Allergan’s (AGN) $40.5 billion sale of its generic drug unit to Teva Pharmaceutical (TEVA) is a clear example of addition by subtraction.
Before the deal Allergan was the third largest global generic drug company, according to Standard & Poor’s, with global generic sales of $6.5 billion. With generics accounting for 73% of sales, Allergan is clearly going to be a very different company after the deal.
But what, exactly?
Well, the combination of Allergan’s cornerstone Botox franchise and the recent acquisition of Kythera Biopharmaceuticals for $2.1 billion gives some clues. Botox, a neurotoxin, is a key drug in the growing aesthetics market. Medically Botox is injected in small amounts to weaken a muscle in order to reduce spasms. In the aesthetics market, Botox is injected to reduce wrinkles, crow’s feet, frown lines, and other signs of aging. Because manufacturing neurotoxins is a tricky process and because minute differences in neurotoxins can produce radically different results, Allegan has been very successfully in defending Botox’s market share, estimated at 76% globally. Botox revenues are about $2 billion annually.
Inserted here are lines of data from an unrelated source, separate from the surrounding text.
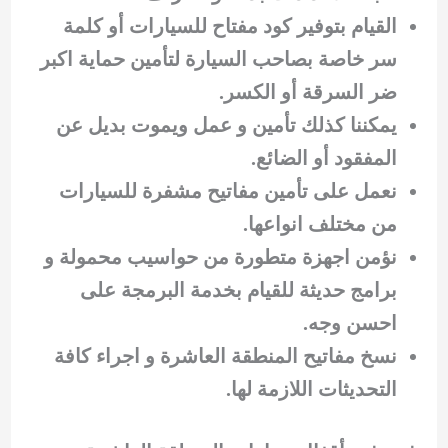
القيام بتوفير كود مفتاح للسيارات أو كلمة
سر خاصة بصاحب السيارة لتأمين حماية اكبر
ضر السرقة أو الكسر.
يمكننا كذلك تأمين و عمل ويموت بديل عن
المفقود أو الضائع.
نعمل على تأمين مفاتيح مشفرة للسيارات
من مختلف انواعها.
نؤمن اجهزة متطورة من حواسيب محمولة و
برامج حديثة للقيام بخدمة البرمجة على
احسن وجه.
نسخ مفاتيح المنطقة العاشرة و اجراء كافة
التحديثات اللازمة لها.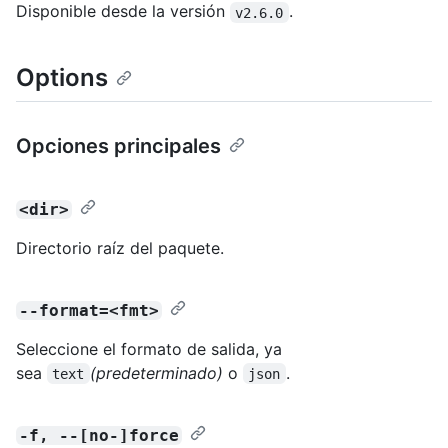
Disponible desde la versión
.
v2.6.0
Options
Opciones principales
<dir>
Directorio raíz del paquete.
--format=<fmt>
Seleccione el formato de salida, ya
sea
(predeterminado)
o
.
text
json
-f, --[no-]force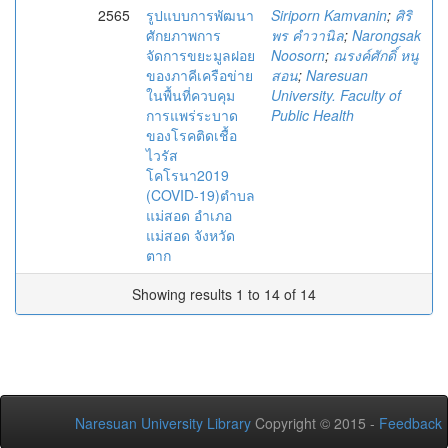
2565
รูปแบบการพัฒนา
Siriporn Kamvanin
;
ศิริ
ศักยภาพการ
พร คำวานิล
;
Narongsak
จัดการขยะมูลฝอย
Noosorn
;
ณรงค์ศักดิ์ หนู
ของภาคีเครือข่าย
สอน
;
Naresuan
ในพื้นที่ควบคุม
University. Faculty of
การแพร่ระบาด
Public Health
ของโรคติดเชื้อ
ไวรัส
โคโรนา2019
(COVID-19)ตำบล
แม่สอด อำเภอ
แม่สอด จังหวัด
ตาก
Showing results 1 to 14 of 14
Naresuan University Library
Copyright © 2015 -
Feedback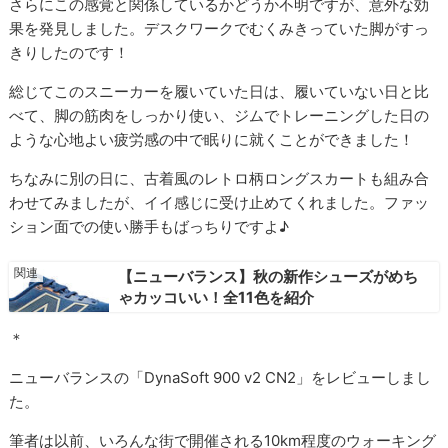
さらにこの感覚と関係しているかどうか不明ですが、意外な効
果を発見しました。デスクワークでむくみきっていた脚がすっ
きりしたのです！
総じてこのスニーカーを履いていた日は、履いていない日と比
べて、脚の筋肉をしっかり使い、ジムでトレーニングした日の
ような心地よい疲労感の中で眠りに就くことができました！
ちなみに別の日に、古着風のレトロ柄ロングスカートも組み合
わせてみましたが、イイ感じに受け止めてくれました。ファッ
ション面での使い勝手もばっちりですよ♪
【ニューバランス】秋の新作シューズがめち
ゃカッコいい！全11色を紹介
＊
ニューバランスの「DynaSoft 900 v2 CN2」をレビューしまし
た。
筆者は以前、いろんな街で開催される10km程度のウォーキング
Kythera’s key product, recently approved by the Food & Drug Administration, is Kybella, an injectable drug for reducing double chins. Like Botox, Kybella provides a non-surgical option in facial aesthetics. It’s an alternative to surgical methods for reducing subcutaneous fat such as liposuction.
Allergan has already started to expand Botox into new applications. For example, Senrebotase, is a derivative of Botox that only affects pain receptors. And I’d expect a similar effort to expand the market for Kybella.
According to Transparency Market Research the facial injectable market had sales of $3.4 billion in 2013 and is projected to grow at a compound annual rate of 14.6% from 2014 to 2020 to $9.4 billon in 2020.
Now there’s no guarantee that Allergan will spend the $34 billion in cash it received as a result of the Teva deal (the rest of the purchase price was in Teva stock) on building up its aesthetics portfolio. It could also go hunting for new high margin generics to supplement the biosimilar business that it retained in the Teva deal.
But the logic of the Kythera acquisition does point Allergan in that direction and so does the valuation of the opportunities in front of the company. The team of executive chairman Paul Bisaro and CEO Brent Saunders showed a laudable (from a shareholder’s perspective) sensitivity to valuations in the timing of the sale of its generic business to Teva. Teva’s earlier bid for fellow generics maker Mylan (MYL) had pushed valuations for generic drug companies to what looked like a peak so Allergan sold to Teva at a top price. That kind of attention to valuation limits the number of big deal candidates that make sense for Allergan. For example, on valuation it wouldn’t make a whole lot of sense for Allergan to buy AbbVie (ABBV), one of the names floating in the rumor mill after the Teva news broke, at a higher multiple and a lower growth rate than Allergan’s own numbers. On that basis Allergan would find smaller deals, such as the one for Kythera, a better fit.
And unless Allergan wants to attract a bid itself from somebody like Pfizer (PFE) is will have to make a number of acquisitions. The cash from the Teva deal is enough to pay off all of Allergan’s debt and fund a buyback program—both of which would make Allergan a very attractive acquisition candidate itself.
As of July 29 I’m adding Allergan to my Jubak Picks portfolio with a target price of $385 a share by January 2016. The shares closed at $337.99 on July 8.